Propst created the Action Office II around the defined space of a mobile wall unit. This unit would also be able to contain multiple furnishings for a workstation, which helped the vertically oriented workspace concept. Each individual component was interchangeable and standardized so that they could be assembled and installed quickly, with no specialized training necessary. They were also incredibly flexible to each employee’s needs so that each employer could change the environment as their needs changed. The Action Office II lineup was a massive success right out of the gate, and several other manufacturers rushed to copy them. By 1978, the Action Office II was simply known as “Action Office”, and by 2005 it had made $5 billion in sales.
The Federal Reserve Bank of New York was the first office to place the Action Office design in their office. They had contracted Herman Miller and George Nelson in 1963 to design them an office space that could maximize the efficiency of a small room/workspace. The original design was based on Nelson’s Comprehensive Panel System (CPS) and contained “pods” of 4 cubicles, which were arranged in a swastika styled pattern. Each had an L shaped desk and contained overhead storage. Photos of this design layout are not dissimilar to cubicles that we have today. This same design was used again in 1964 in the Woman’s Medical Clinic (in Lafayette, Indiana), and Nelson also used it in his New York design offices.
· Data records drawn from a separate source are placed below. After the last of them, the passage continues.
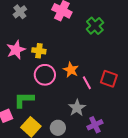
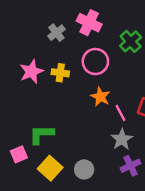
gray cross: (20, 12) -> (56, 33), moved
pink circle: (45, 75) -> (95, 62), moved
gray star: (77, 108) -> (122, 139), moved

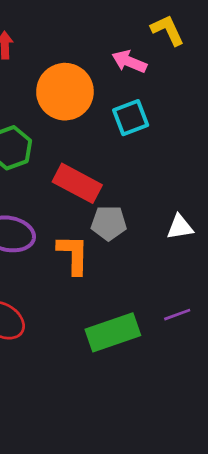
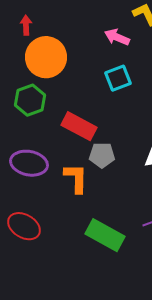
orange circle: (65, 92) -> (46, 57), moved
green rectangle: (113, 332) -> (105, 235), turned 48

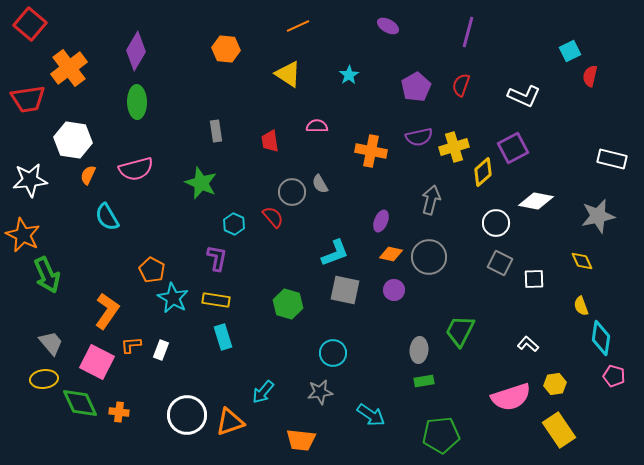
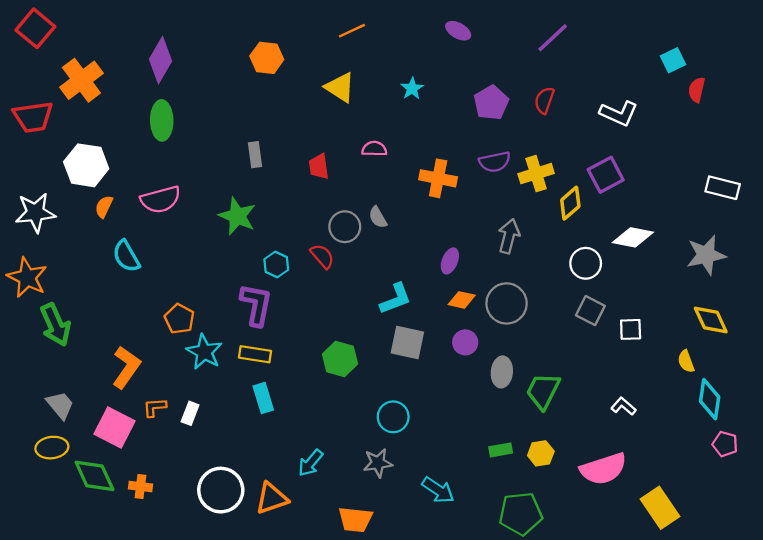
purple line: (468, 32) -> (553, 38), turned 32
purple L-shape: (217, 258) -> (256, 305), size x1.4
yellow diamond: (582, 261) -> (711, 320), moved, size x1.4
gray ellipse: (419, 350) -> (502, 372), moved
yellow hexagon: (555, 384) -> (541, 453), moved

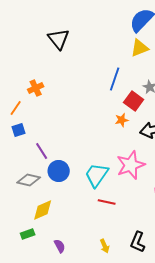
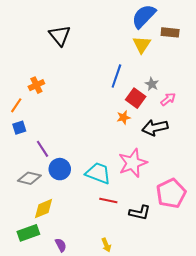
yellow triangle: (140, 48) -> (142, 45), turned -36
cyan trapezoid: (97, 175) -> (98, 173), turned 76
green rectangle: (28, 234) -> (28, 233), size x1.5
black L-shape: (138, 242) -> (140, 213), moved, turned -100

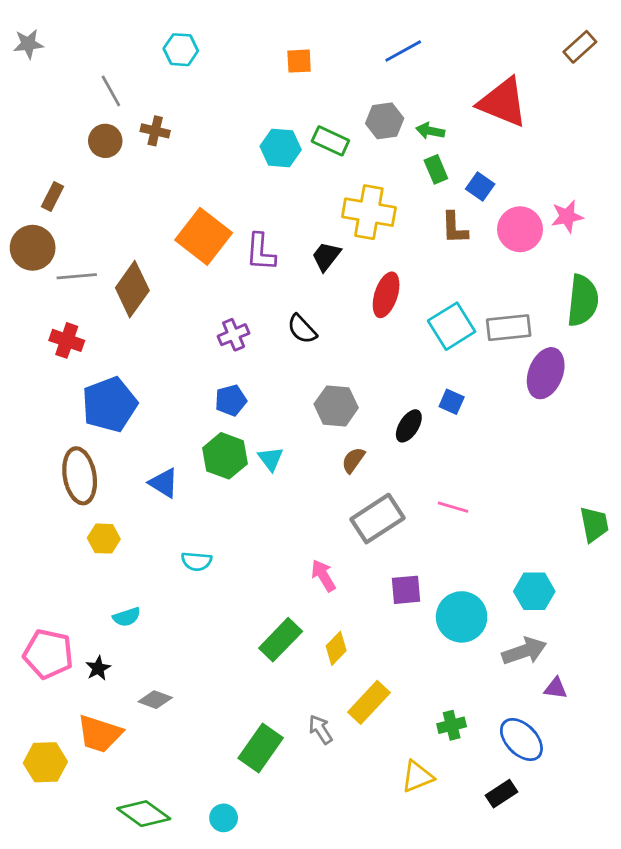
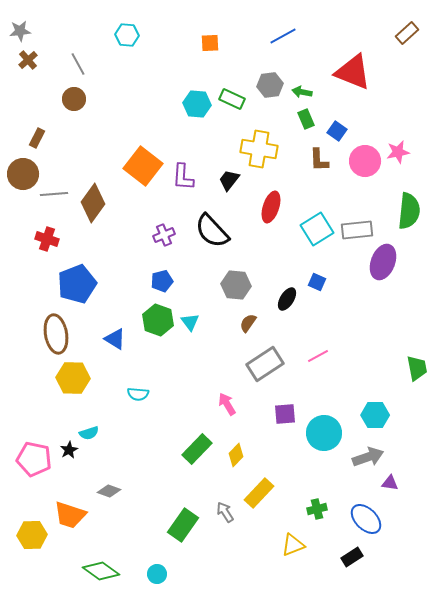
brown cross: (155, 131) -> (28, 60), moved, turned 36
black semicircle: (302, 329) -> (212, 231), size x1.6
pink line: (453, 507) -> (318, 356), turned -45
yellow hexagon: (104, 539) -> (73, 378), size x1.5
black star: (98, 668) -> (69, 450), moved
Capgemini’s Sao Paulo office – IT Company Cubicle
IBM partnered with Steelcase (office furniture manufacturer) between 2000 and 2002 to research ergonomic, hardware, and software aspects of the cubicle/office setting of the future. This was done under the name “Bluespace.” Several prototypes of Bluespace were created, a hi-tech, and multi-screen workspace, which was actually shown at Walt Disney World. It showed movable screens inside and outside of the space, individual lighting, projection system, heating and ventilation controls, and several software functions that controlled everything.
Douglas Ball designed and built several versions of the Clipper (CS-1), which was a capsule desk that resembled a streamlined front fuselage of a fighter plane – all in 1994. It was to be a computer workstation, with louvers and a ventilation system, along with several other built-in features that resembled an ergonomic desk. An office space with this design would resemble a flight simulator hangar than a usual office space. This design was installed in the permanent design collection in the Design Museum in the UK.